Doris Fuller was born in Stockton, California in 1922. She married Frank Fuller in 1945 and they both went on to receive degrees in Geography and become teachers in the early 1960s. In 1967, they moved to Sechelt, B.C., where Doris became president of the Sechelt Teachers' Association. In 1980, Frank developed a curriculum on the Sechelt Indian cultural heritage. The fonds consists of correspondence, subject files, and photograph albums that pertain to the Fullers' professional careers, labour activities, and personal lives. The fonds also contains materials which reflect the activities of the Labour History Provincial Specialist Association of the BCTF, the Sechelt Indian Curriculum Project, and a film entitled For Twenty Cents a Day.


The Georgia Straight was founded in Vancouver, B.C. in 1967 as an underground press to explore issues not examined in mainstream newspapers, such as sexual freedom, police brutality, and the youth culture of the 1960s and early 1970s. The newspaper ceased publication in 1979 but was revived in 1981 in a different format. The fonds consists of photographs and negatives from the Georgia Straight newspaper photograph files, depicting demonstrations, conflicts, picnics, concerts, musicians, celebrities, and other events and individuals between 1960 and 1979. 


Gilean Douglas was born in 1900 to a wealthy and socially prominent Toronto family. Orphaned at the age of 16, she began to turn away from her inherited lifestyle and the expectations of the class she was born into. She married in 1922, her husband assumed her last name, and then they set off on an adventurous automobile trip through the United States, which she recorded in a journal and photographs.

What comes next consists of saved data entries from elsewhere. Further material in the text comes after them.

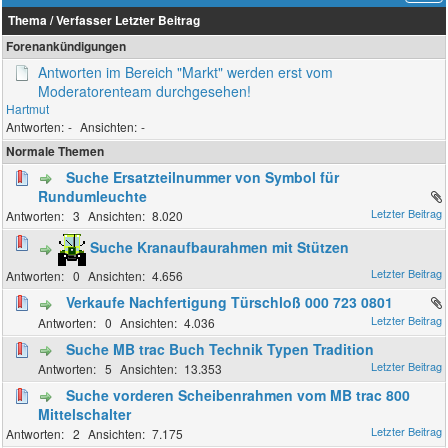
Thema
/
Verfasser
Letzter Beitrag
Forenankündigungen
Antworten im Bereich "Markt" werden erst vom
Moderatorenteam durchgesehen!
Hartmut
-
-
Normale Themen
Suche Ersatzteilnummer von Symbol für
Rundumleuchte
3
8.020
Suche Kranaufbaurahmen mit Stützen
0
4.656
Verkaufe Nachfertigung Türschloß 000 723 0801
0
4.036
Suche MB trac Buch Technik Typen Tradition
5
13.353
Suche vorderen Scheibenrahmen vom MB trac 800
Mittelschalter
2
7.175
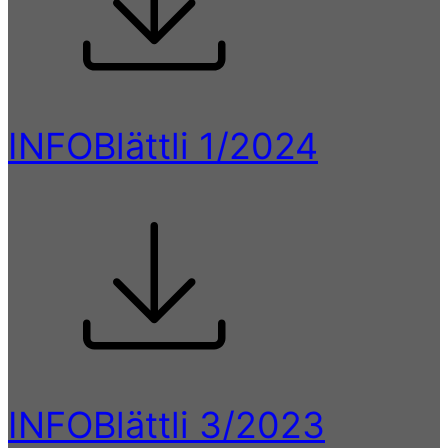
INFOBlättli 1/2024
INFOBlättli 3/2023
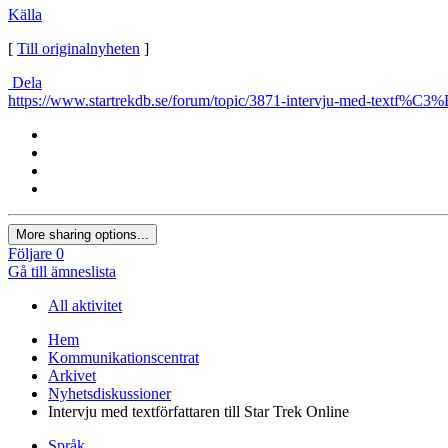
Källa
[
Till originalnyheten
]
Dela
https://www.startrekdb.se/forum/topic/3871-intervju-med-textf%C3%B6r
More sharing options...
Följare
0
Gå till ämneslista
All aktivitet
Hem
Kommunikationscentrat
Arkivet
Nyhetsdiskussioner
Intervju med textförfattaren till Star Trek Online
Språk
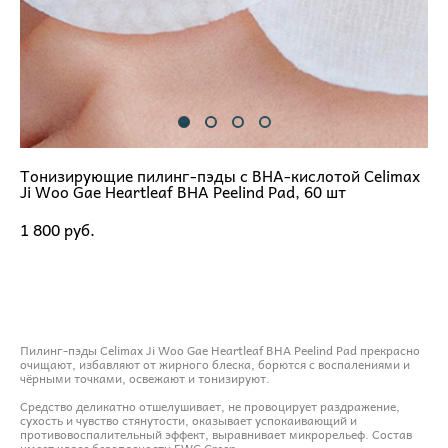
Тонизирующие пилинг-пэды с BHA-кислотой Celimax
Ji Woo Gae Heartleaf BHA Peelind Pad, 60 шт
1 800 pуб.
ДОБАВИТЬ В КОРЗИНУ
Пилинг-пэды Celimax Ji Woo Gae Heartleaf BHA Peelind Pad прекрасно
очищают, избавляют от жирного блеска, борются с воспалениями и
чёрными точками, освежают и тонизируют.
Средство деликатно отшелушивает, не провоцирует раздражение,
сухость и чувство стянутости, оказывает успокаивающий и
противовоспалительный эффект, выравнивает микрорельеф. Состав
имеет класс безопасности EWG Green.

The rest of the 1920s and the 1930s held two more marriages, much travel, and continued work as a photojournalist. During this time, Douglas also began to build a reputation as a poet. All in all, her writing career spanned much of the twentieth century. Her first poem was published when she was seven and, as a child, she was a regular contributor to the children's page of the Toronto News. In her late teens, she worked as a newspaper reporter, editor of the children's page, and a publicity writer. From 1961 to 1992, she wrote a regular column called “Nature Rambles” for the Victoria Colonist.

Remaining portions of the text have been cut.